The psychotic thing would have me calmly saying I didn’t want to see that woman again.
I’m sure friend would be incredibly pleased about that. Nobody wants a drama queen.

“I think micromanaging children’s play pretty much ruins it for everyone, so perhaps we are just incompatible.”
Ahh, you’re one of those. Who give a shit about rules, eh? Who cares about having to be considerate? The children are playing so that must be the right thing.

funkystars123 · 24/02/2019 08:14

I am sending you lots of virtual hugs... It sounds very very tough. I have 2 kids that are neurodiverse, my daughter has ASD and PDA and i 'knew' she was different from a very young age but like you the gp would not refer unless there were issues in Nursery to.. Nursery felt i was to soft and she masked there anyway and so it went round and round for years.

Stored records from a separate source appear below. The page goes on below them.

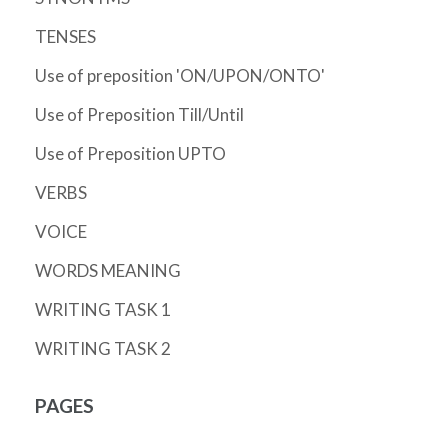
TENSES
Use of preposition 'ON/UPON/ONTO'
Use of Preposition Till/Until
Use of Preposition UPTO
VERBS
VOICE
WORDS MEANING
WRITING TASK 1
WRITING TASK 2
PAGES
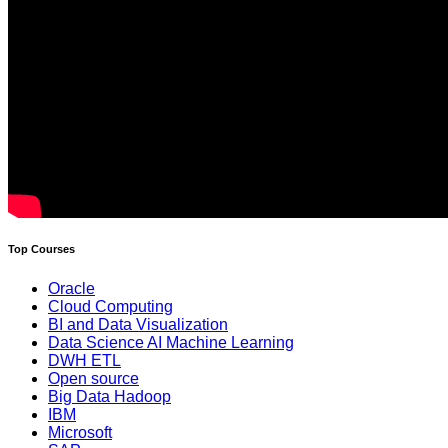
Top Courses
Oracle
Cloud Computing
BI and Data Visualization
Data Science AI Machine Learning
DWH ETL
Open source
Big Data Hadoop
IBM
Microsoft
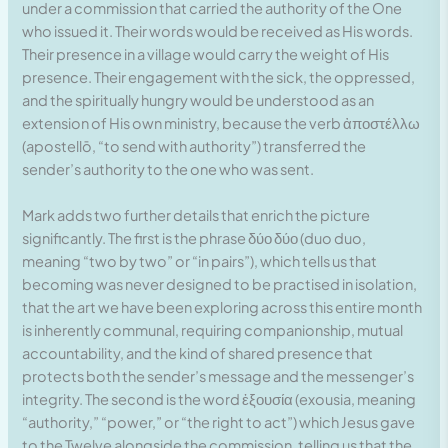
under a commission that carried the authority of the One
who issued it. Their words would be received as His words.
Their presence in a village would carry the weight of His
presence. Their engagement with the sick, the oppressed,
and the spiritually hungry would be understood as an
extension of His own ministry, because the verb ἀποστέλλω
(apostellō, “to send with authority”) transferred the
sender’s authority to the one who was sent.
Mark adds two further details that enrich the picture
significantly. The first is the phrase δύο δύο (duo duo,
meaning “two by two” or “in pairs”), which tells us that
becoming was never designed to be practised in isolation,
that the art we have been exploring across this entire month
is inherently communal, requiring companionship, mutual
accountability, and the kind of shared presence that
protects both the sender’s message and the messenger’s
integrity. The second is the word ἐξουσία (exousia, meaning
“authority,” “power,” or “the right to act”) which Jesus gave
to the Twelve alongside the commission, telling us that the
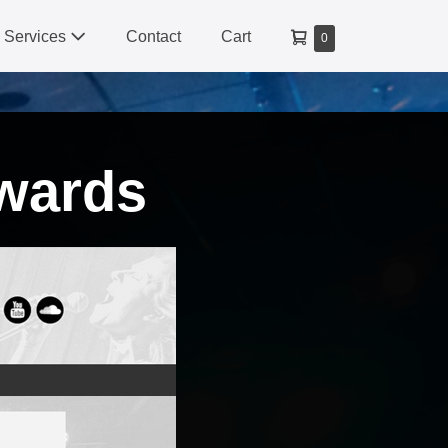
Shopping
Services
Contact
Cart
Items
0
Cart
in
Cart
wards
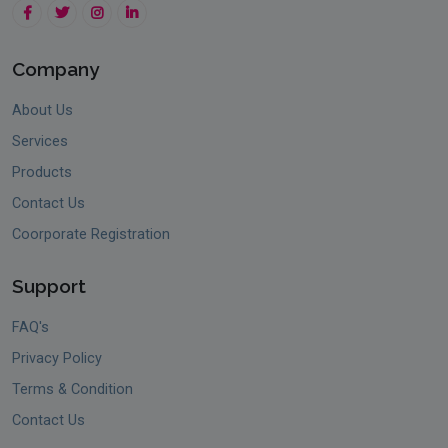
Company
About Us
Services
Products
Contact Us
Coorporate Registration
Support
FAQ's
Privacy Policy
Terms & Condition
Contact Us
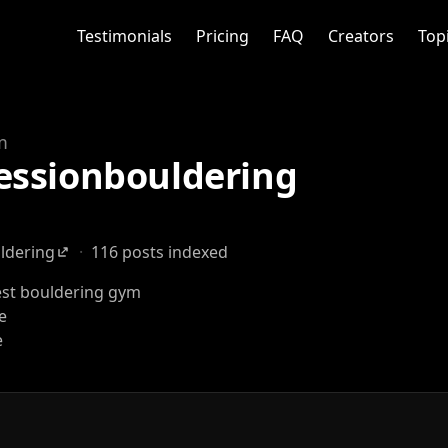
Testimonials
Pricing
FAQ
Creators
Top
m
essionbouldering
ldering
·
116 posts indexed
st bouldering gym
fe
e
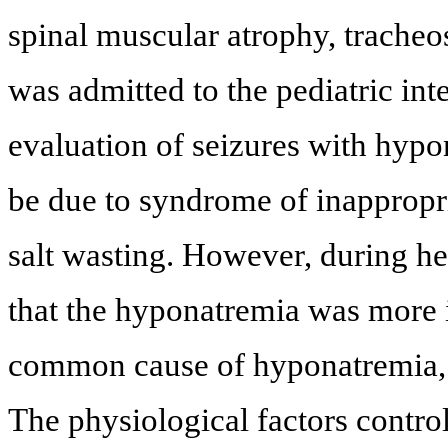
spinal muscular atrophy, trache
was admitted to the pediatric int
evaluation of seizures with hypon
be due to syndrome of inappropri
salt wasting. However, during he
that the hyponatremia was more i
common cause of hyponatremia,
The physiological factors contro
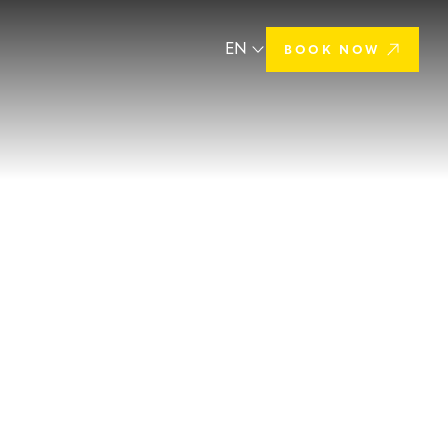
EN
BOOK NOW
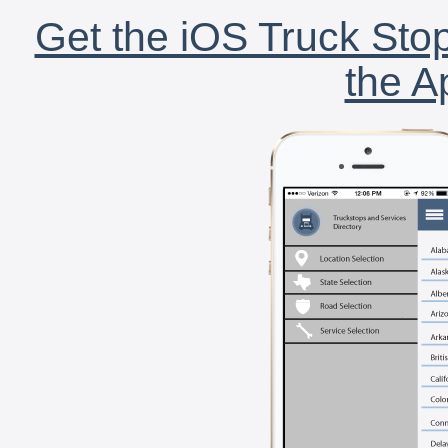
Get the iOS Truck Stop
the A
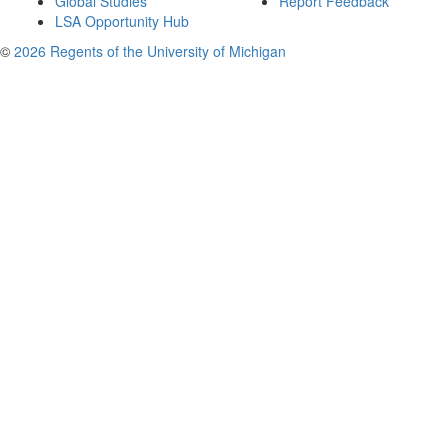
Global Studies
Report Feedback
LSA Opportunity Hub
©
2026 Regents of the University of Michigan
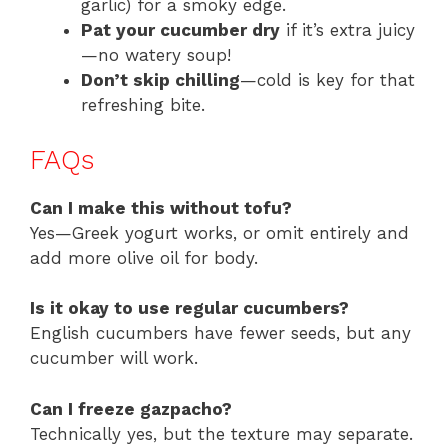
garlic) for a smoky edge.
Pat your cucumber dry
if it’s extra juicy
—no watery soup!
Don’t skip chilling
—cold is key for that
refreshing bite.
FAQs
Can I make this without tofu?
Yes—Greek yogurt works, or omit entirely and
add more olive oil for body.
Is it okay to use regular cucumbers?
English cucumbers have fewer seeds, but any
cucumber will work.
Can I freeze gazpacho?
Technically yes, but the texture may separate.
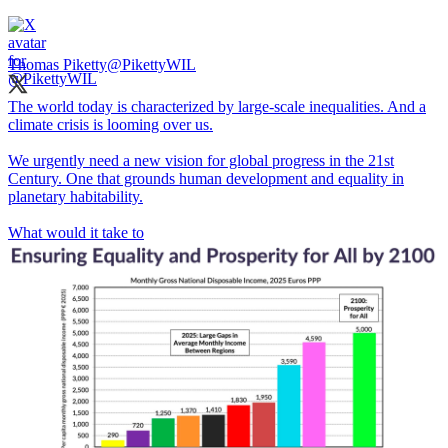
Thomas Piketty
@PikettyWIL
The world today is characterized by large-scale inequalities. And a
climate crisis is looming over us.
We urgently need a new vision for global progress in the 21st
Century. One that grounds human development and equality in
planetary habitability.
What would it take to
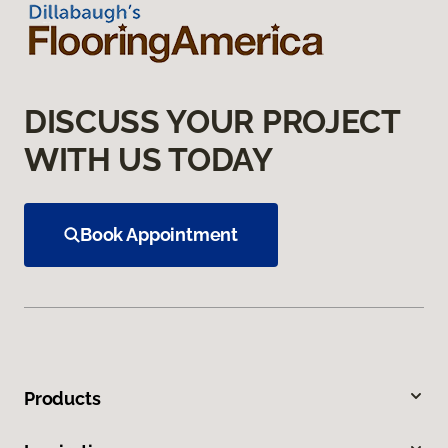
DISCUSS YOUR PROJECT
WITH US TODAY
Book Appointment
Products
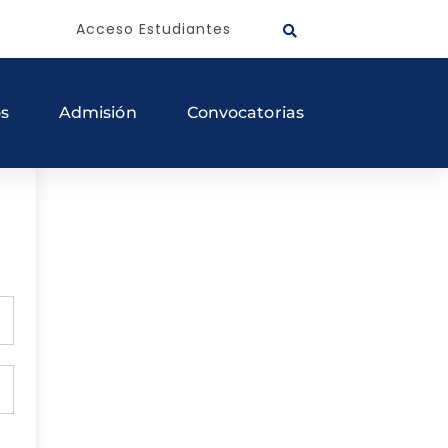
Acceso Estudiantes
os
Admisión
Convocatorias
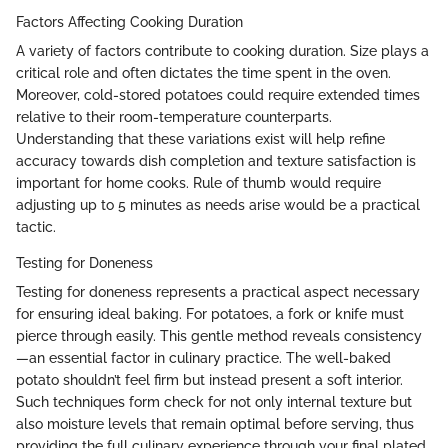
Factors Affecting Cooking Duration
A variety of factors contribute to cooking duration. Size plays a
critical role and often dictates the time spent in the oven.
Moreover, cold-stored potatoes could require extended times
relative to their room-temperature counterparts.
Understanding that these variations exist will help refine
accuracy towards dish completion and texture satisfaction is
important for home cooks. Rule of thumb would require
adjusting up to 5 minutes as needs arise would be a practical
tactic.
Testing for Doneness
Testing for doneness represents a practical aspect necessary
for ensuring ideal baking. For potatoes, a fork or knife must
pierce through easily. This gentle method reveals consistency
—an essential factor in culinary practice. The well-baked
potato shouldn’t feel firm but instead present a soft interior.
Such techniques form check for not only internal texture but
also moisture levels that remain optimal before serving, thus
providing the full culinary experience through your final plated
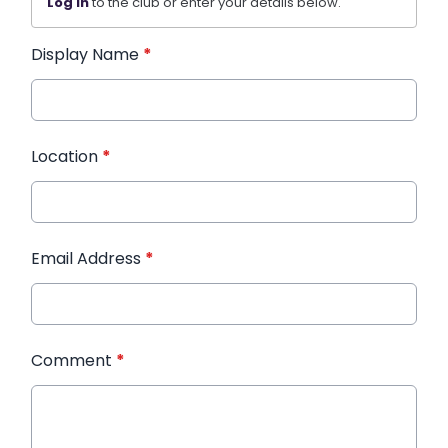
Log in
to the club or enter your details below.
Display Name
*
Location
*
Email Address
*
Comment
*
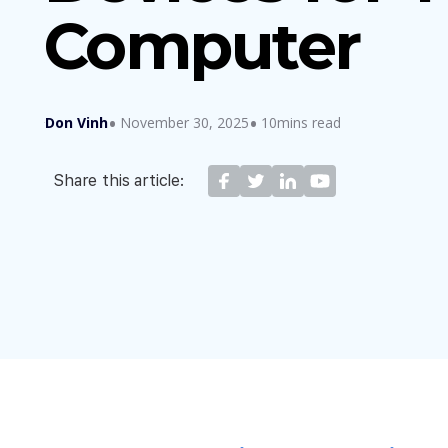
Computer
Don Vinh
November 30, 2025
10mins read
Share this article:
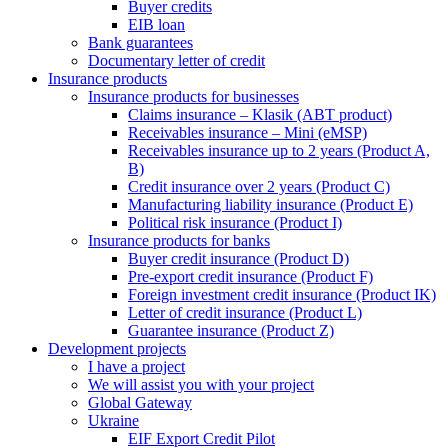
Buyer credits
EIB loan
Bank guarantees
Documentary letter of credit
Insurance products
Insurance products for businesses
Claims insurance – Klasik (ABT product)
Receivables insurance – Mini (eMSP)
Receivables insurance up to 2 years (Product A,
B)
Credit insurance over 2 years (Product C)
Manufacturing liability insurance (Product E)
Political risk insurance (Product I)
Insurance products for banks
Buyer credit insurance (Product D)
Pre-export credit insurance (Product F)
Foreign investment credit insurance (Product IK)
Letter of credit insurance (Product L)
Guarantee insurance (Product Z)
Development projects
I have a project
We will assist you with your project
Global Gateway
Ukraine
EIF Export Credit Pilot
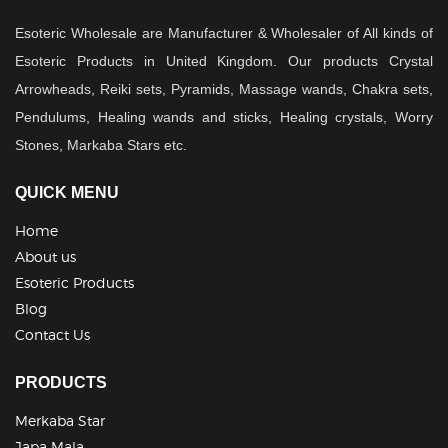
Esoteric Wholesale are Manufacturer & Wholesaler of All kinds of
Esoteric Products in United Kingdom. Our products Crystal
Arrowheads, Reiki sets, Pyramids, Massage wands, Chakra sets,
Pendulums, Healing wands and sticks, Healing crystals, Worry
Stones, Markaba Stars etc.
QUICK MENU
Home
About us
Esoteric Products
Blog
Contact Us
PRODUCTS
Merkaba Star
Japa Mala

Keep pushing and fighting for help- is private an option? I also just read lots and lots, educated myself in neurodiversity and changed our expectations/ strategies in response. When the diagnosis did come they confirmed what we knew rather than told us new info. Its bloody hard but you already know that and parenting is.

As for the friend... She sounds very judgy to me, yes there are issues- but by text?? And the language she used was poor. We've 'lost friends' over the years and it hurt. Now i don't have the time (literally) for those people in the first place. Be with people that understand you/ nurture/ emotionally lift you not those that bring you down. You know there are issues and your trying to figure it out, you didn't need her to tell you!

Get into forums etc for ASD/ADHD and just begin to connect with a different tribe. Keep asking for support from wherever you can.

Do read about PDA... Some of the things you say 'could' be indicators.

Lots more hugs and do find support on the SN boards etc or happy for you to DM me if it would help

Thanks
DointItForTheKids · 24/02/2019 08:16

I'd say just ignore your friend OP, her comments are the least important thing here. You'll know your friend better than any of us on here and as we know they can vary hugely in how 'good' a friend the 'friend' is. If she's a decent sort perhaps she'd come to such a point regarding your DDs behaviour that she used a word that she's no idea what it means, probably because she simply doesn't know what the right one is (how could she, she's not a paediatric psychiatrist is she!). I'd just file that comment and focus on the important thing, your DD. Maybe the positive in that comment is that it has spurred you on to question and review all the various elements of your DDs behaviours and development as a whole. When you're in it and dealing with it it can be SO hard to see the wood for the trees.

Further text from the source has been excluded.